In what's beginning to look like an exact repeat of April 2018, when Trump previously declared it was time to "bring the troops home" from Syria but severe push back from the generals and his own administration resulted in the opposite happening, a senior official has walked back some of the president's statements regarding the new US draw down in northeast Syria.
In a call with reporters late Monday, following a prior Trump tweet declaring "It is time for us to get out of these ridiculous Endless Wars, many of them tribal, and bring our soldiers home," a senior administration official told reporters "the U.S. is not removing its forces from Syria in the face of a Turkish incursion." It appears the Pentagon is merely ready to reposition forces within the country, withdrawing from some key northern border posts:
Rather, the president ordered roughly 50 special operations troops in northern Syria to relocate to a different part of the country after he learned that Turkey has planned an offensive against U.S.-backed Kurdish forces in Syria.
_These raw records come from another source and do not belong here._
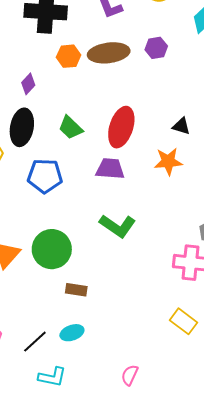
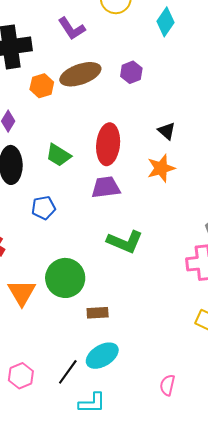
purple hexagon: (156, 48) -> (131, 72), moved
black triangle: (181, 126) -> (167, 131), turned 36
blue pentagon: (45, 176) -> (43, 208), size x0.7
cyan ellipse: (72, 333) -> (102, 356), size x1.4

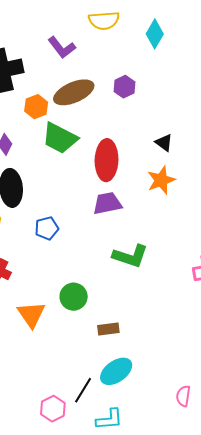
green trapezoid: (58, 155) -> (60, 138), moved, size x1.4
green circle: (65, 278) -> (74, 297), size x0.7
pink hexagon: (21, 376) -> (53, 409), moved

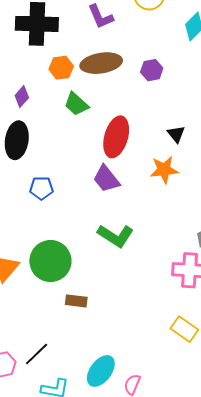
green trapezoid: (60, 138) -> (76, 104), size x0.7
purple trapezoid: (107, 203) -> (106, 179), turned -132
green circle: (74, 297) -> (50, 261), size x1.5
cyan ellipse: (116, 371) -> (101, 371), moved, turned -32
The official said that offensive had not yet begun.
The report continues, based on the new statement issued on condition of anonymity, saying: "The latest assertion, however, appears to conflict with a flurry of tweets the president issued Monday, further explaining a White House statement late Sunday that first announced the withdrawal, but offered few details."
A hasty US withdrawal from border observation posts such as at Tel Abyad and Ras al Ain in northeast Syria appears to have already happened.
Officially there's still as many as 1,000 American troops occupying Syrian, in support of Kurdish-led Syrian Democratic Forces (SDF), who've said they were "betrayed" by the White House's late Sunday statement, which said Turkey will move forward with a military incursion into Northern Syria and that American troops "will no longer be in the immediate area".
Pentagon officials and reports have claimed the defense department was "blindsided" by the administration's withdrawal declaration.
Indeed it does appear that some top administration officials were confused by the new policy, as evidenced in a now deleted tweet by Secretary of Defense Mark Esper.
Esper had stated the US "does not endorse a Turkish operation in Northern Syria," and further called any such move "destablizing" and that it would bring "consequences". Likely the statement was premature, and Esper and deleted it in order to await and confirm the official policy, which may still be somewhat up in the air.
Uncertainty over the Pentagon's ultimate direction and goal in Syria could remain all the way into next month, given Turkey's President Erdogan and President Trump are set to discuss the matter of the so-called Turkish 'safe zone' in face-to-face talks in Washington.
Meanwhile, both sides of the aisle, including the military and intelligence 'deep state' are no doubt already mounting fierce push back.